With her experiments, seemingly creating other bodies for herself, or, as implied by Moe’s cyberspace adventures, an entire virtual reality that reads your mind, Shiki likely attempted to reach a platonic ‘enlightenment’ herself. Whenever we see her, especially in her conversations with Moe, she already seems to pretend to know everything, and has now started her attempts to enlighten Moe as well. Whether Shiki actually did obtain some kind of higher knowledge, or is simply a brilliant psychoanalist The Perfect Insider once again leaves in the dark, though we do get some nice closure on Moe’s backstory, which with some strong dialogue and grippling visuals actually manages to expose the whole ‘Moe killed her own parents’ implications as one big fat red herring without the entire subplot feeling pointless or anticlimactic — after all, it taught is some valuable things about both Moe and Shiki’s personalities and pasts.
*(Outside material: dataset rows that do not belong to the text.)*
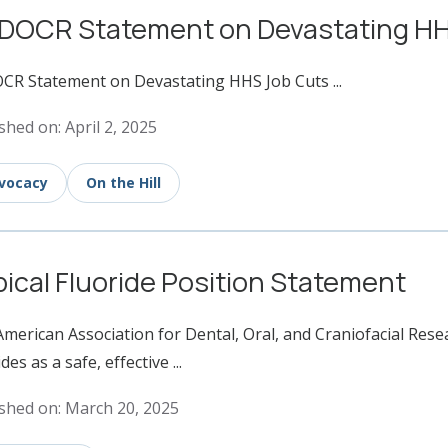
DOCR Statement on Devastating HH
R Statement on Devastating HHS Job Cuts ...
shed on: April 2, 2025
vocacy
On the Hill
ical Fluoride Position Statement
merican Association for Dental, Oral, and Craniofacial Res
des as a safe, effective ...
shed on: March 20, 2025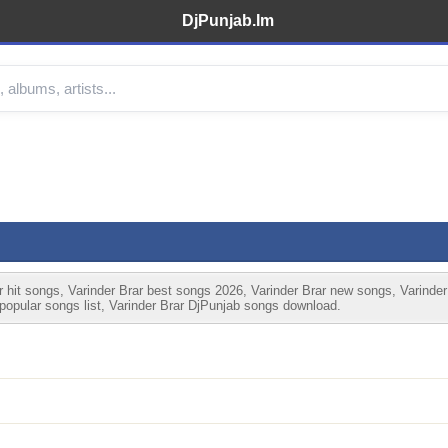
DjPunjab.Im
 hit songs, Varinder Brar best songs 2026, Varinder Brar new songs, Varinder
 popular songs list, Varinder Brar DjPunjab songs download.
Furthermore, this was by far the most visually interesting episode of The Perfect Insider to date, with brighter colours and bizarre Inception-esque imagery. The overabundance of conspicuous and cheap CGI remains as grating as ever, but the effect with the crumbling Legos is a very effective one, making the final scene one of the standout moments of the year. From the usually so colourful Moe desperately washing the blood of her darkly coloured mourning dress in a dimly lit bathroom to her confrontation with a seemingly ever-growing, distorted image of Shiki, Mamoru Kanbe has somewhat unexpectedly shown that you can in fact make dialogue scenes visually interesting without having to rely on your characters doing random handstands and flashing words across the screen. For just a few minutes, noitaminA was worthy of its reputation once again.
Random observations
- Why the hell did Moe bring her swimsuit to the lab, or did she run all the way back to the camp to go fetch it?
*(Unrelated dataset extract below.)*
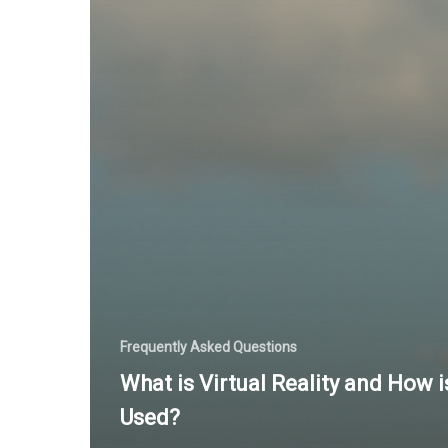
Frequently Asked Questions
What is Virtual Reality and How is
Used?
- Speaking of which, that has to be the ugliest swimsuit I’ve ever seen. Come on, Moe, I thought you were a fashionable girl.
- If the concept of Platonic enlightenment confuses you, think of ‘the red pill’, and you basically get it. The one from The Matrix, mind you, not the one from the anti-feminist Internet far right.
Only 7 episodes in and this show is one of the season’s gems…..but I get that ominous feeling they will botch the final episodes
I tried to ignore it, but I couldn’t. That excruciating English dialogue had me metaphorically tearing my soul out of my face – and is the only thing I remember vividly from the episode.
It was pretty effing bad. Is it absolutely necessary for the plot to make Shiki’s sister born and raised in the US? She may as well have been born and raised in Korea….
I think the funny thing is it’s actually worse that it is all completely correct English. It proves that someone went out of their way to actually make a good script, and yet they couldn’t spare any resources to making it work
It’s like it would have been better as a Symphogear-esque train wreck script. At least it would have been entertaining.
I wonder what the Russians feel while watching Durarara?